TASK PROMPT.
Which lines run from the one containing "receive the latest news and updates" through the last line of the records? Copy them exactly, leaving pictures out.

***** DATA FOR PROCESSING

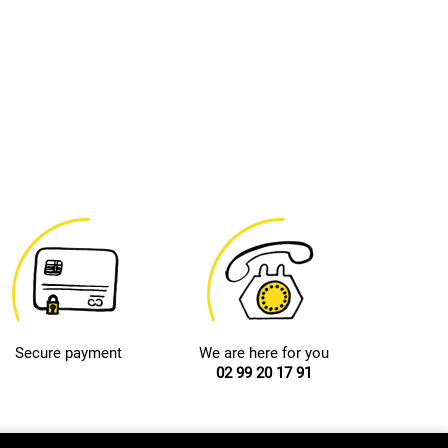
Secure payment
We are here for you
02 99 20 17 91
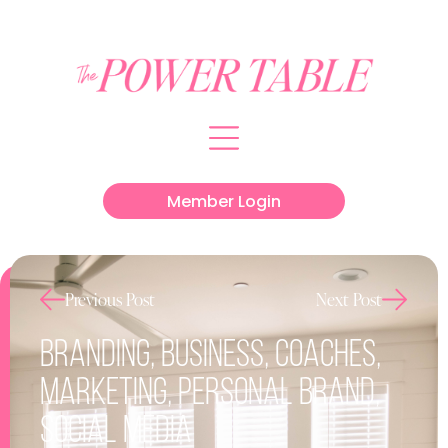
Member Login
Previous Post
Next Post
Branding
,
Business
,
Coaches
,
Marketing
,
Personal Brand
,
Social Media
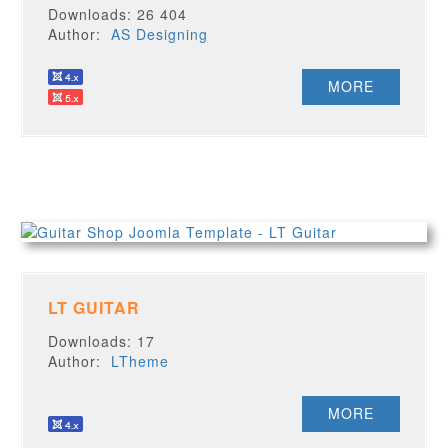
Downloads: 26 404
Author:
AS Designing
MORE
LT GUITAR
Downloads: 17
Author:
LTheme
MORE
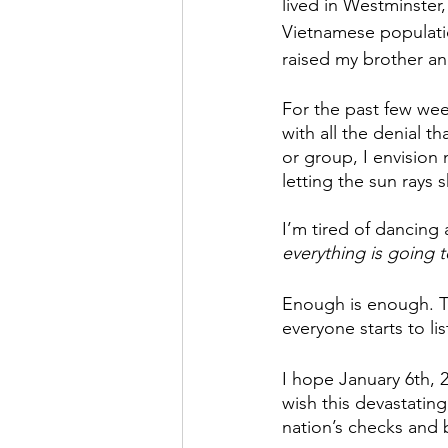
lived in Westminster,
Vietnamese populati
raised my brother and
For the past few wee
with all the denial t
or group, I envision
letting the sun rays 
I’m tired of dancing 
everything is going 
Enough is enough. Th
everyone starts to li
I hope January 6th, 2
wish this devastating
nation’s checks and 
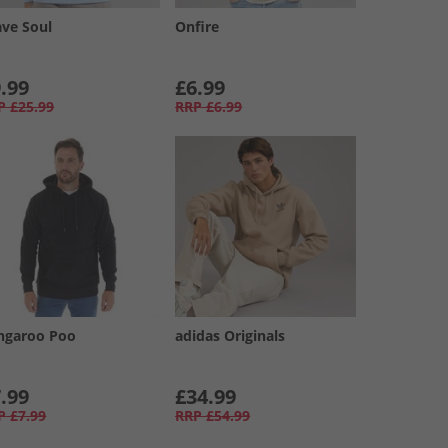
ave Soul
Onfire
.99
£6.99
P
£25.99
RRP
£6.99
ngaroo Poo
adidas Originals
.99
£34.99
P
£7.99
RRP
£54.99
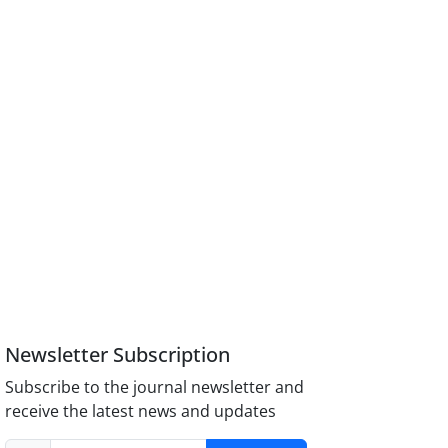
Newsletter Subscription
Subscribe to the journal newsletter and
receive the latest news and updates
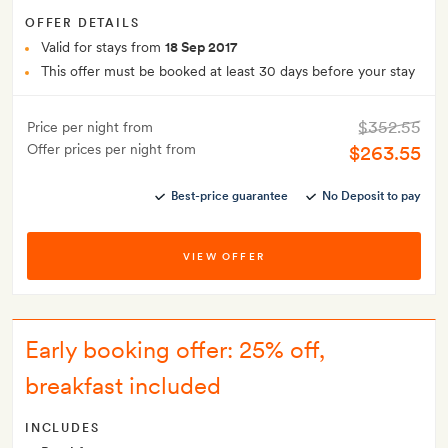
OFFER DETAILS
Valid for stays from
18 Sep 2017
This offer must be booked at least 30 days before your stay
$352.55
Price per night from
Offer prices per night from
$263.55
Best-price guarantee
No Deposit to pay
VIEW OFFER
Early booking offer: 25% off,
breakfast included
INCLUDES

**********

FINISHED EXERCISE.
receive the latest news and updates
OFFER DETAILS
Valid for stays from
18 Sep 2017
This offer must be booked at least 30 days before your stay
$352.55
Price per night from
Offer prices per night from
$263.55
Best-price guarantee
No Deposit to pay
VIEW OFFER
Early booking offer: 25% off,
breakfast included
INCLUDES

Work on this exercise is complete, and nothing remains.